French distillers are focused in the area with most Celtic heritage: Brittany. A few are found outside this region and are distilling barley with success. The wine crisis has changed the focus of some to include whisky, especially with new measures that may limit how wine may be created, such as the ban on chaptalisation.

[Image credit: Doblonaut on Flickr]


First distilled in 2001, there are two operational distilleries in Finland with a number of projects that may increase that number. The Scottish methods are used with Finnish malt and water. Recent bans on imports in Denmark, Sweden and Finland were lifted, changing the market, though Finnish whisky is still on the rise.
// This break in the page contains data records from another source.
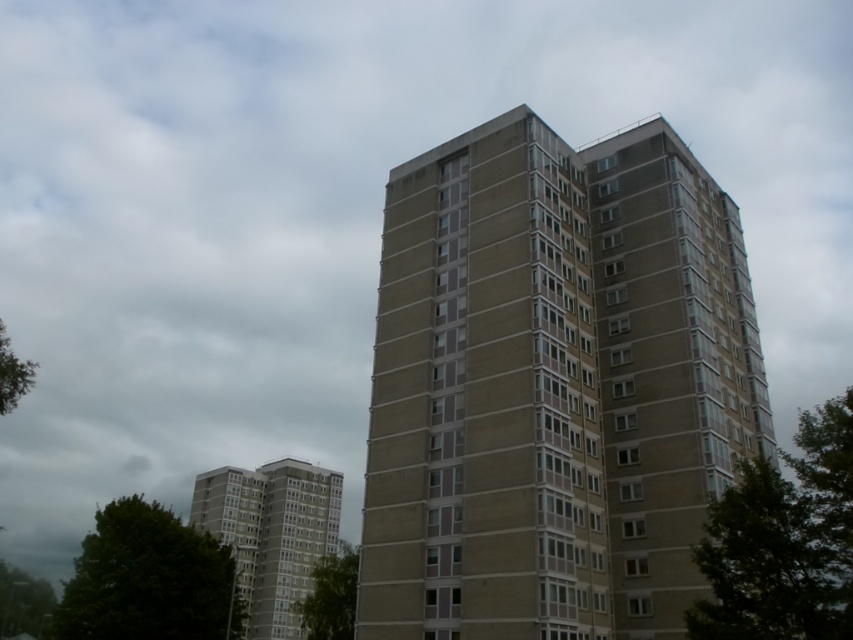 Question: Which object appears farthest from the camera in this image?

Choices:
 (A) concrete building at lower left
 (B) green leafy tree at right
 (C) green leafy tree at lower left
 (D) concrete tower block at center

Answer: (A)

Question: Which point is farther from the camera taking this photo?

Choices:
 (A) (347, 552)
 (B) (291, 513)
 (C) (183, 602)
 (D) (791, 596)

Answer: (B)

Question: Is green leafy tree at right in front of concrete building at lower left?

Choices:
 (A) yes
 (B) no

Answer: (A)

Question: Is green leafy tree at right smaller than green leafy tree at lower center?

Choices:
 (A) yes
 (B) no

Answer: (B)

Question: Among these objects, which one is nearest to the camera?

Choices:
 (A) green leafy tree at lower center
 (B) concrete tower block at center

Answer: (B)

Question: Can you confirm if green leafy tree at right is positioned above green leafy tree at lower center?

Choices:
 (A) no
 (B) yes

Answer: (B) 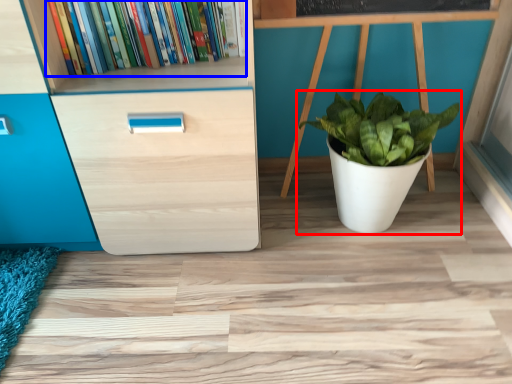 Question: Which point is closer to the camera, houseplant (highlighted by a red box) or book (highlighted by a blue box)?

Choices:
 (A) houseplant
 (B) book

Answer: (B) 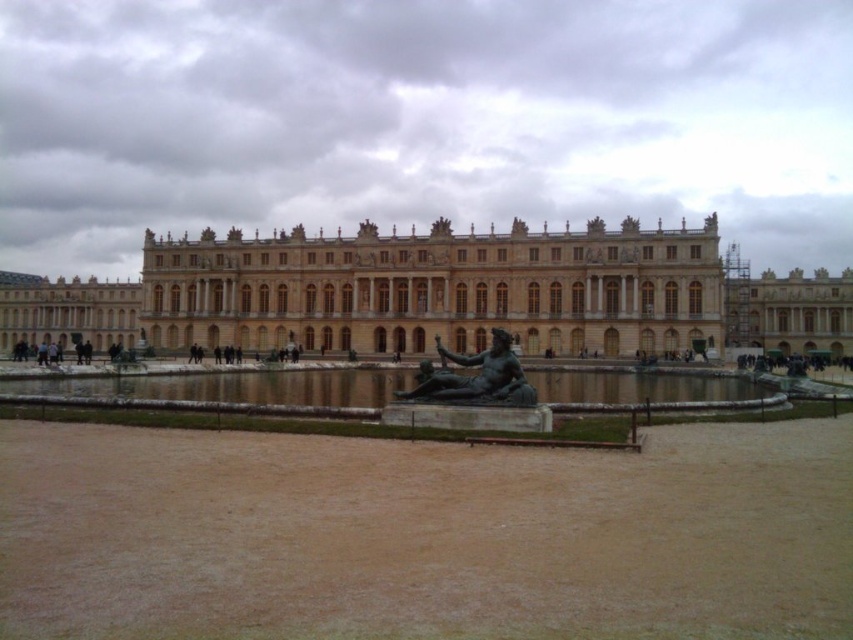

[Image credit: HFB on Flickr]


Murree Brewery has been setting the Islamic republic of Pakistan on its head with news of its first 20 year old malt whisky. It has previously made 8 and 12 year vintages and continues despite shut downs. According to law, it cannot be exported and cannot be consumed by 97% of the populace. However, this ‘Rarest’ whisky maintains its presence amid debate.

Whisky newcomers are using similar techniques and blind taste tests with these brands next to old favourites will probably fool most testers. There are some new flavours due to the ingredients being local, but the flavour is not sacrificed for the innovations.